* Supplied records *
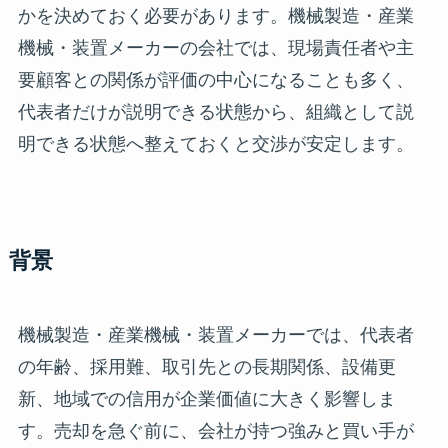
かを決めておく必要があります。機械製造・産業
機械・装置メーカーの会社では、現場責任者や主
要顧客との関係が評価の中心になることも多く、
代表者だけが説明できる状態から、組織として説
明できる状態へ整えておくと交渉が安定します。
背景
機械製造・産業機械・装置メーカーでは、代表者
の年齢、採用難、取引先との長期関係、設備更
新、地域での信用が企業価値に大きく影響しま
す。売却を急ぐ前に、会社が持つ強みと買い手が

* Problem statement *
Return the final stretch of the listing exactly, starting with the line that contains "要顧客との関係が評価の中心になることも多く、" and ending with the last line.

* Solution for this task *
要顧客との関係が評価の中心になることも多く、
代表者だけが説明できる状態から、組織として説
明できる状態へ整えておくと交渉が安定します。
背景
機械製造・産業機械・装置メーカーでは、代表者
の年齢、採用難、取引先との長期関係、設備更
新、地域での信用が企業価値に大きく影響しま
す。売却を急ぐ前に、会社が持つ強みと買い手が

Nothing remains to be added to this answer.